El asesinato de cuatro asaltantes —según la Procuraduría General de Justicia del Estado de México— es el más reciente.
Antes, ha habido sonoros casos de linchamiento, resonantes casos de asaltantes muertos a manos de justicieros anónimos, fragorosos casos empresarios que repelen a balazos a los criminales. Y otros menos espectaculares, pero no menos preocupantes decisiones de los ciudadanos de a pie, como la ya tan común contratación de personal de seguridad privada o la tan extendida instalación de cámaras de videovigilancia.
Unos más escandalosos que otros, pero estos hechos tienen el mismo origen: la inseguridad.

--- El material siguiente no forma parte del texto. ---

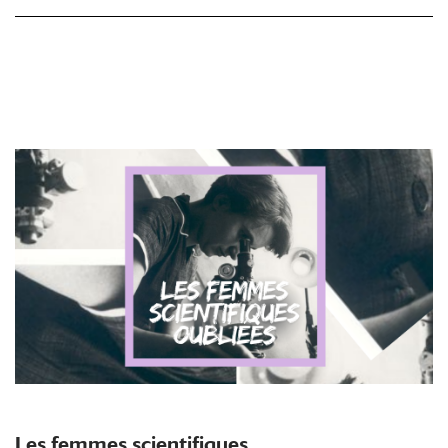
Les femmes scientifiques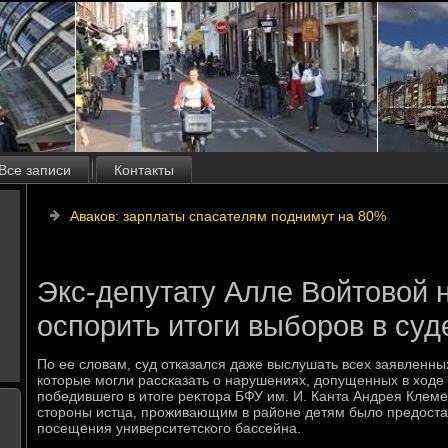
Все записи
Контакты
Аваков: зарплаты спасателям поднимут на 80%
Экс-депутату Алле Войтовой 
оспорить итоги выборов в суд
По ее слοвам, суд отказался даже выслушать всех заявленны
котοрые могли рассказать о нарушениях, дοпущенных в хοде
победившего в итοге реκтοра БФУ им. И. Канта Андрея Клеме
стοроны истца, проживающим в районе детям былο предοста
посещения университетского бассейна.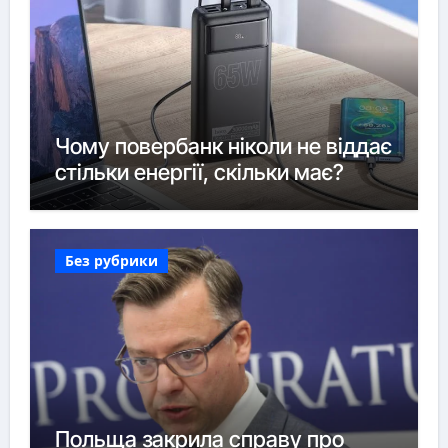
Чому повербанк ніколи не віддає
стільки енергії, скільки має?
Без рубрики
Польща закрила справу про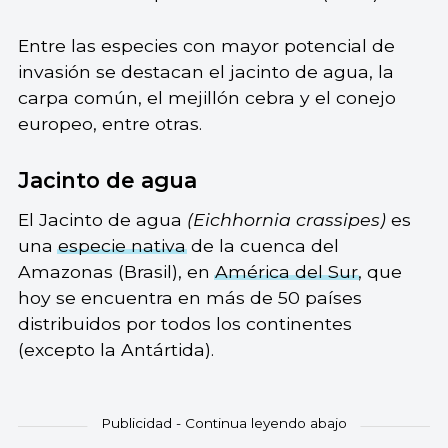
Entre las especies con mayor potencial de
invasión se destacan el jacinto de agua, la
carpa común, el mejillón cebra y el conejo
europeo, entre otras.
Jacinto de agua
El Jacinto de agua
(Eichhornia crassipes)
es
una
especie nativa
de la cuenca del
Amazonas (Brasil), en
América del Sur
, que
hoy se encuentra en más de 50 países
distribuidos por todos los continentes
(excepto la Antártida).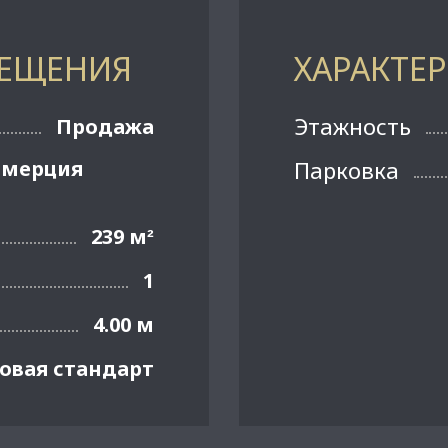
МЕЩЕНИЯ
ХАРАКТЕ
Этажность
Продажа
ммерция
Парковка
239 м
²
1
4.00 м
овая стандарт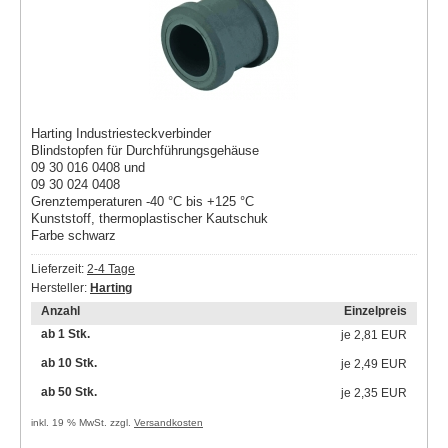
Harting Industriesteckverbinder
Blindstopfen für Durchführungsgehäuse
09 30 016 0408 und
09 30 024 0408
Grenztemperaturen -40 °C bis +125 °C
Kunststoff, thermoplastischer Kautschuk
Farbe schwarz
Lieferzeit:
2-4 Tage
Hersteller:
Harting
Anzahl
Einzelpreis
ab 1 Stk.
je
2,81 EUR
ab 10 Stk.
je
2,49 EUR
ab 50 Stk.
je
2,35 EUR
inkl. 19 % MwSt. zzgl.
Versandkosten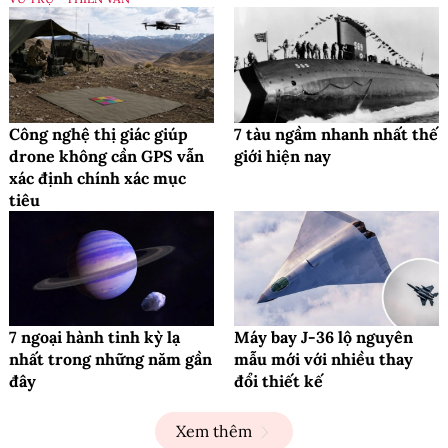
Công nghệ thị giác giúp
7 tàu ngầm nhanh nhất thế
drone không cần GPS vẫn
giới hiện nay
xác định chính xác mục
tiêu
7 ngoại hành tinh kỳ lạ
Máy bay J-36 lộ nguyên
nhất trong những năm gần
mẫu mới với nhiều thay
đây
đổi thiết kế
Xem thêm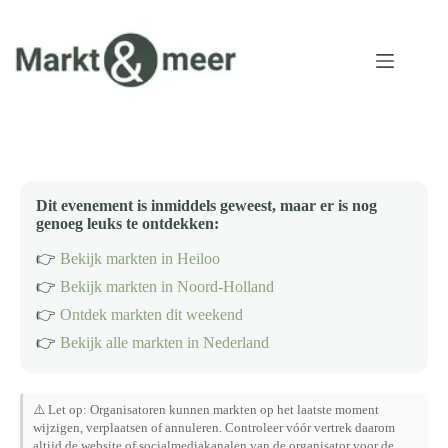
Ga
naar
de
inhoud
Dit evenement is inmiddels geweest, maar er is nog
genoeg leuks te ontdekken:
👉
Bekijk markten in Heiloo
👉
Bekijk markten in Noord-Holland
👉
Ontdek markten dit weekend
👉
Bekijk alle markten in Nederland
⚠️ Let op: Organisatoren kunnen markten op het laatste moment
wijzigen, verplaatsen of annuleren. Controleer vóór vertrek daarom
altijd de website of socialmediakanalen van de organisator voor de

Aunque los altos funcionarios de las áreas de seguridad de los gobiernos no parecen haberse dado cuenta de estas llamadas de atención, del clamor general en demanda de tranquilidad y paz, de la razonable y sólida petición de que hagan el trabajo que les corresponde.
La cuestión no es si el crimen ha rebasado al gobierno, sino en qué medida el gobierno ha permitido que la criminalidad genere un ambiente de intraquilidad, desazón, hartazgo y desesperación, donde cada vez son más constantes los sucesos en los que los ciudadanos enfrentan al criminal, poniendo su vida de por medio. Sin que el gobierno haga la parte que por obligación le corresponde.
El gobierno ha hecho oídos sordos. Quizá por eso las llamadas de atención son cada vez más violentas.